2020 journal article

Genotype‐by‐environment interaction for turfgrass quality in bermudagrass across the southeastern United States

Crop Science, 60(6), 3328–3343.

UN Sustainable Development Goal Categories
2. Zero Hunger (Web of Science)
Source: ORCID
Added: July 21, 2020

AbstractEstimation of genotype‐by‐environment interaction (GEI) is important in breeding programs because it provides critical information to guide selection decisions. In general, multienvironment trials exhibit heterogeneity of variances and covariances at several levels.
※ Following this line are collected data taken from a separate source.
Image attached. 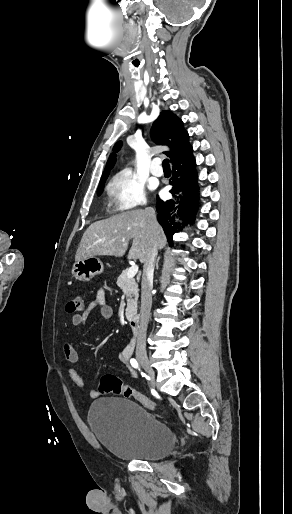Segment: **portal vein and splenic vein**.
<instances>
[{
	"mask_svg": "<svg viewBox=\"0 0 292 514\" xmlns=\"http://www.w3.org/2000/svg\"><path fill=\"white\" fill-rule=\"evenodd\" d=\"M137 272H138V266H136V264H133V266H131V268H129V270L127 272L128 278H134V276H136Z\"/></svg>",
	"mask_w": 292,
	"mask_h": 514,
	"instance_id": "18ae733b",
	"label": "portal vein and splenic vein"
}]
</instances>
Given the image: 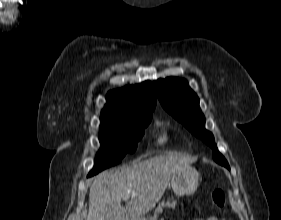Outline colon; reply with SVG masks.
I'll use <instances>...</instances> for the list:
<instances>
[{"instance_id": "colon-1", "label": "colon", "mask_w": 281, "mask_h": 220, "mask_svg": "<svg viewBox=\"0 0 281 220\" xmlns=\"http://www.w3.org/2000/svg\"><path fill=\"white\" fill-rule=\"evenodd\" d=\"M211 201L217 208H223L225 205V194L223 190L215 188L211 193Z\"/></svg>"}]
</instances>
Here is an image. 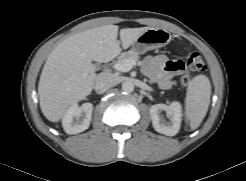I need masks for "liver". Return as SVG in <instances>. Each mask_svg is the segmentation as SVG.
<instances>
[{
    "label": "liver",
    "instance_id": "liver-1",
    "mask_svg": "<svg viewBox=\"0 0 246 181\" xmlns=\"http://www.w3.org/2000/svg\"><path fill=\"white\" fill-rule=\"evenodd\" d=\"M149 27L104 25L74 34L48 56L38 84L40 108L51 122H58L73 104L85 99L97 78L92 61L106 63L128 49Z\"/></svg>",
    "mask_w": 246,
    "mask_h": 181
}]
</instances>
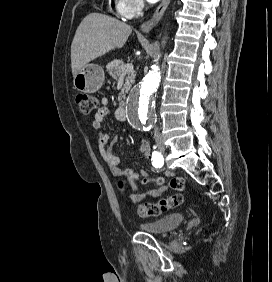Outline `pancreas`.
Returning <instances> with one entry per match:
<instances>
[{
  "label": "pancreas",
  "mask_w": 272,
  "mask_h": 282,
  "mask_svg": "<svg viewBox=\"0 0 272 282\" xmlns=\"http://www.w3.org/2000/svg\"><path fill=\"white\" fill-rule=\"evenodd\" d=\"M126 65L124 64L123 60H113L106 66V71L109 73V75L117 80L118 78L121 77L122 75V70ZM125 77V84L118 96L119 104L123 105L124 104V99L126 96V93L129 91L131 88L132 83L135 80L136 73L134 71L127 72Z\"/></svg>",
  "instance_id": "cf45deb5"
}]
</instances>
Thus, the objectives of this study were (a) to find the best genetic covariance matrix to model GEI and compare changes in genotypic rankings between the best covariance structure against a compound symmetry structure, (b) to define mega‐environments for turfgrass performance across the southeastern United States, and (c) to estimate genetic correlations between drought or nondrought and growing or nongrowing conditions to determine the extent of GEI under specific environments. Three nurseries with 165, 164, and 154 genotypes were evaluated in 2011–2012, 2012–2013, and 2013–2014, respectively. These nurseries were conducted at eight locations (Citra, FL; Hague, FL; College Station, TX; Dallas, TX; Griffin, GA; Tifton, GA; Stillwater, OK; and Jackson Springs, NC). The response variables were averaged turfgrass quality (TQ), TQ under drought (TQD), nondrought TQ (TQND), TQ under actively growing months (TQG), and TQ under nongrowing months (TQNG). This study demonstrated that (a) the best variance structure varied among traits and seasons, and changes in genotype rankings were dependent on GEI; (b) considering TQ and TQND, mega‐environments formed between Jackson Springs and College Station, and between Citra, Dallas, and Griffin, whereas Stillwater, Hague, and Tifton represented unique environments across the southeastern United States; and (c) genetic correlations between drought or nondrought and growing or nongrowing conditions suggested that indirect selection can be efficient in multienvironment trials for contrasting environmental conditions.